Junior Capital Pool – Definition

Cite this article as:"Junior Capital Pool – Definition," in The Business Professor, updated April 7, 2020, last accessed October 20, 2020, https://thebusinessprofessor.com/lesson/junior-capital-pool-definition/.


Junior Capital Pool (JCP)

A junior capital pool (JCP) is a corporate structure that allows a company to issue its shares or stock options to the public before going into an actual business. JCP also refers to a company that engages in such an act. When a company goes public (issues stock options) before having an operational business structure, a junior capital pool exists.

JCP as a corporate practice is peculiar to Canada, it was first invented in Alberta, Canada and it only exists on Toronto’s TSX Venture Exchange. The goal of a JCP is to provide a capital structure through which start-ups or emerging companies can easily raise funds for business operations.

A Little More on What is a Junior Capital Pool (JCP)

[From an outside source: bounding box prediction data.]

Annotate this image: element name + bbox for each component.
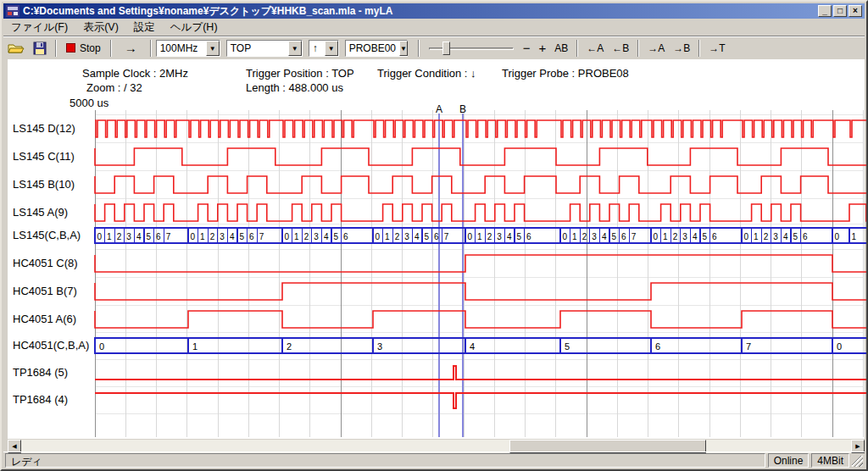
stop-label: Stop xyxy=(80,42,101,54)
chevron-down-icon[interactable]: ▼ xyxy=(399,41,408,56)
menu-bar: ファイル(F) 表示(V) 設定 ヘルプ(H) xyxy=(3,19,865,36)
channel-label: TP1684 (4) xyxy=(13,393,92,406)
toolbar-separator xyxy=(110,40,112,57)
goto-trigger-button[interactable]: →T xyxy=(704,39,729,58)
trigger-edge-value: ↑ xyxy=(309,41,321,56)
channel-label: HC4051 A(6) xyxy=(13,313,92,325)
minimize-button[interactable]: _ xyxy=(818,5,832,17)
sample-clock-select[interactable]: 100MHz ▼ xyxy=(156,40,220,57)
menu-settings[interactable]: 設定 xyxy=(126,19,163,36)
open-file-button[interactable] xyxy=(3,39,29,58)
channel-label: TP1684 (5) xyxy=(13,366,92,379)
stop-icon xyxy=(66,43,75,53)
status-memory: 4MBit xyxy=(811,453,849,468)
goto-marker-a-right-button[interactable]: →A xyxy=(643,39,669,58)
trigger-probe-value: PROBE00 xyxy=(346,41,399,56)
sample-clock-info: Sample Clock : 2MHz xyxy=(82,67,188,80)
toolbar-separator xyxy=(698,40,700,57)
save-file-button[interactable] xyxy=(29,39,51,58)
chevron-down-icon[interactable]: ▼ xyxy=(288,41,302,56)
ab-range-button[interactable]: AB xyxy=(550,39,572,58)
channel-label: HC4051 C(8) xyxy=(13,257,92,269)
goto-marker-a-left-button[interactable]: ←A xyxy=(582,39,608,58)
app-icon xyxy=(6,5,19,17)
chevron-down-icon[interactable]: ▼ xyxy=(206,41,220,56)
zoom-info: Zoom : / 32 xyxy=(86,81,142,94)
channel-label: LS145(C,B,A) xyxy=(13,229,92,241)
zoom-slider-thumb[interactable] xyxy=(442,42,450,55)
channel-label: LS145 B(10) xyxy=(13,178,92,191)
stop-button[interactable]: Stop xyxy=(61,39,106,58)
trigger-probe-info: Trigger Probe : PROBE08 xyxy=(502,67,629,80)
status-bar: レディ Online 4MBit xyxy=(3,452,865,468)
trigger-probe-select[interactable]: PROBE00 ▼ xyxy=(345,40,408,57)
goto-marker-b-right-button[interactable]: →B xyxy=(669,39,694,58)
app-window: C:¥Documents and Settings¥noname¥デスクトップ¥… xyxy=(0,0,868,471)
menu-help[interactable]: ヘルプ(H) xyxy=(163,19,225,36)
maximize-button[interactable]: □ xyxy=(833,5,847,17)
trigger-position-select[interactable]: TOP ▼ xyxy=(226,40,303,57)
toolbar-separator xyxy=(637,40,639,57)
toolbar-separator xyxy=(418,40,420,57)
channel-label: HC4051 B(7) xyxy=(13,285,92,297)
channel-label: HC4051(C,B,A) xyxy=(13,339,92,352)
trigger-position-value: TOP xyxy=(227,41,254,56)
run-button[interactable]: → xyxy=(116,39,146,58)
save-floppy-icon xyxy=(33,42,47,55)
status-message: レディ xyxy=(5,453,765,468)
window-title: C:¥Documents and Settings¥noname¥デスクトップ¥… xyxy=(23,4,816,19)
open-folder-icon xyxy=(8,42,25,55)
channel-label: LS145 A(9) xyxy=(13,206,92,219)
channel-label: LS145 C(11) xyxy=(13,150,92,163)
toolbar-separator xyxy=(576,40,578,57)
trigger-condition-info: Trigger Condition : ↓ xyxy=(377,67,476,80)
zoom-slider-track xyxy=(429,47,514,50)
menu-file[interactable]: ファイル(F) xyxy=(3,19,75,36)
goto-marker-b-left-button[interactable]: ←B xyxy=(608,39,633,58)
sample-clock-value: 100MHz xyxy=(157,41,202,56)
zoom-out-button[interactable]: − xyxy=(519,39,535,58)
chevron-down-icon[interactable]: ▼ xyxy=(325,41,338,56)
trigger-position-info: Trigger Position : TOP xyxy=(246,67,354,80)
timebase-label: 5000 us xyxy=(70,97,108,109)
status-online: Online xyxy=(768,453,810,468)
zoom-in-button[interactable]: + xyxy=(534,39,550,58)
channel-label: LS145 D(12) xyxy=(13,122,92,135)
menu-view[interactable]: 表示(V) xyxy=(75,19,126,36)
toolbar-separator xyxy=(55,40,57,57)
close-button[interactable]: × xyxy=(849,5,862,17)
trigger-edge-select[interactable]: ↑ ▼ xyxy=(309,40,339,57)
resize-grip[interactable] xyxy=(852,456,863,467)
waveform-panel[interactable] xyxy=(8,59,865,439)
toolbar-separator xyxy=(150,40,152,57)
title-bar[interactable]: C:¥Documents and Settings¥noname¥デスクトップ¥… xyxy=(3,3,865,19)
zoom-slider[interactable] xyxy=(429,40,514,57)
length-info: Length : 488.000 us xyxy=(246,81,343,94)
toolbar: Stop → 100MHz ▼ TOP ▼ ↑ ▼ PROBE00 ▼ − + … xyxy=(3,37,865,58)
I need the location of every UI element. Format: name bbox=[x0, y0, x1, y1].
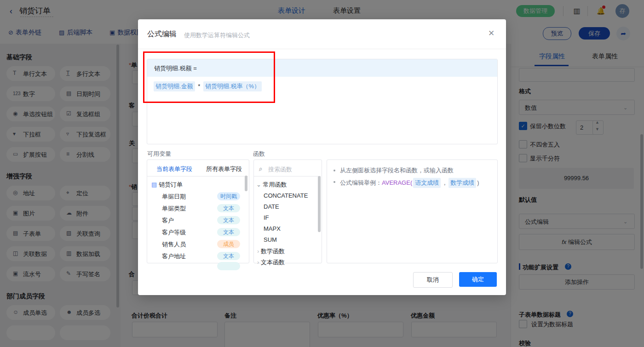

A junior capital pool (JCP) is a form of corporate financing that started in Canada, it was first invented in the oil and gas industry. It serves as a alternative way startups can raise money to go public. Undergoing a JCP requires that an emerging firm or a startup gets a minimum of $100,000 as investment from founders and then issues its shares to the public in order to gain additional funds to start its business operation.

A junior capital pool has a structure that allows the founders of a company to fund it with a minimum of $100,000 before such a company is listed on the stock exchange (Canadain exchange). This corporate structure allows young startups that are yet to have a line of business operation to go public. JCPs have a lot of risks given that the companies have to means of income yet. The first JCP was invented in Alberta and was listed on the Alberta Stock Exchange.